Joubert S, Felician O, Barbeau EJ, Didic M, Poncet M, Ceccaldi M. · Centre de Recherche, Institut Universitaire de Gériatrie de Montréal, Canada. · Behav Neurol. · Pubmed #18413914 No free full text.

Abstract: Although the semantic memory impairment has been largely documented in Alzheimer's disease, little is known about semantic memory in the preclinical phase of the disease (Mild Cognitive Impairment). The purpose of this study was to document the nature of semantic breakdown using a battery of tests assessing different aspects of conceptual knowledge: knowledge about common objects, famous people and famous public events. Results indicate that all domains of semantic memory were impaired in MCI individuals but knowledge about famous people and famous events was affected to a greater extent than knowledge about objects. This pattern of results suggests that conceptual entities with distinctive and unique properties may be more prone to semantic breakdown in MCI. In summary, results of this study support the view that genuine semantic deficits are present in MCI. It could be useful to investigate the etiological outcome of patients failing or succeeding at such tests.

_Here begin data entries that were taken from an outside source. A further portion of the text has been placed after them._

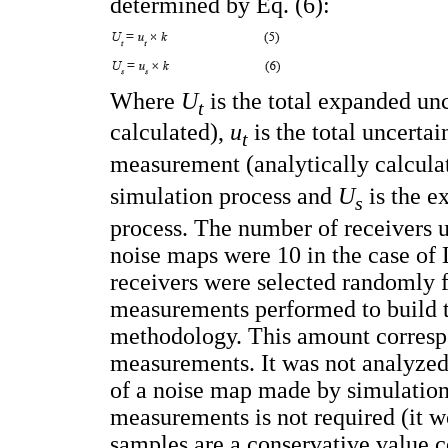
determined by Eq. (6):
Where
U
is the total expanded un
t
calculated),
u
is the total uncerta
t
measurement (analytically calcula
simulation process and
U
is the e
s
process. The number of receivers u
noise maps were 10 in the case of 
receivers were selected randomly 
measurements performed to build t
methodology. This amount correspo
measurements. It was not analyzed 
of a noise map made by simulation
measurements is not required (it w
samples are a conservative value c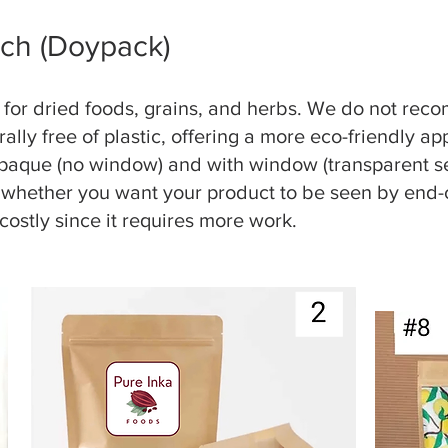
ch (Doypack)
al for dried foods, grains, and herbs. We do not re
rally free of plastic, offering a more eco-friendly 
opaque (no window) and with window (transparent se
 whether you want your product to be seen by end-
costly since it requires more work.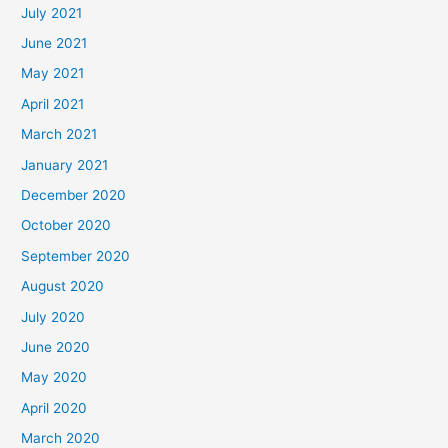
July 2021
June 2021
May 2021
April 2021
March 2021
January 2021
December 2020
October 2020
September 2020
August 2020
July 2020
June 2020
May 2020
April 2020
March 2020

Guedj E, Barbeau EJ, Didic M, Felician O, de Laforte C, Ceccaldi M, Mundler O, Poncet M. · Service Central de Biophysique et de Médecine Nucléaire, Assistance Publique des Hôpitaux de Marseille, Centre Hospitalo-Universitaire de la Timone, Marseille, France. · Neurology. · Pubmed #16864841 No free full text.

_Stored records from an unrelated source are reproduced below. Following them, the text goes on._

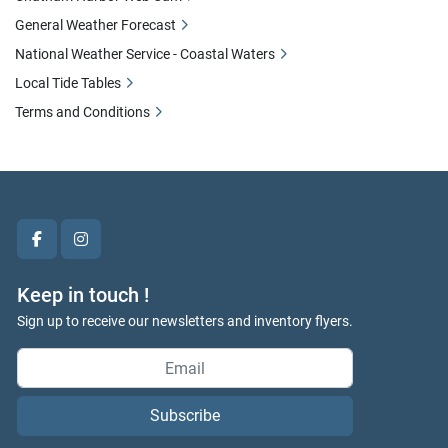
General Weather Forecast
National Weather Service - Coastal Waters
Local Tide Tables
Terms and Conditions
facebook
instagram
Keep in touch !
Sign up to receive our newsletters and inventory flyers.
Subscribe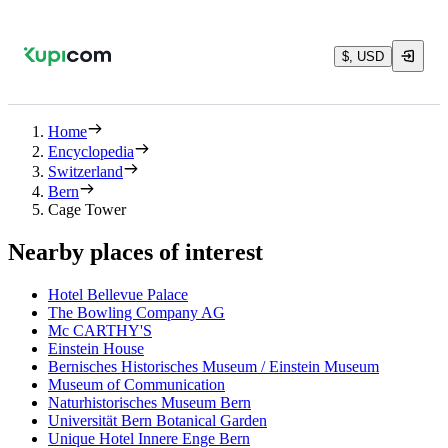
$, USD
Home
Encyclopedia
Switzerland
Bern
Cage Tower
Nearby places of interest
Hotel Bellevue Palace
The Bowling Company AG
Mc CARTHY'S
Einstein House
Bernisches Historisches Museum / Einstein Museum
Museum of Communication
Naturhistorisches Museum Bern
Universität Bern Botanical Garden
Unique Hotel Innere Enge Bern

Abstract: The DMS48 is a visual recognition memory test designed to detect memory changes in early Alzheimer disease (AD). Patients with amnestic mild cognitive impairment (aMCI) who succeeded on this task exhibited frontal hypoperfusion on SPECT. In contrast, failure was associated with temporomesial and temporoparietal hypoperfusion, a pattern usually described in the early stages of AD. It may possible to detect patients at high risk for AD within a population of aMCI.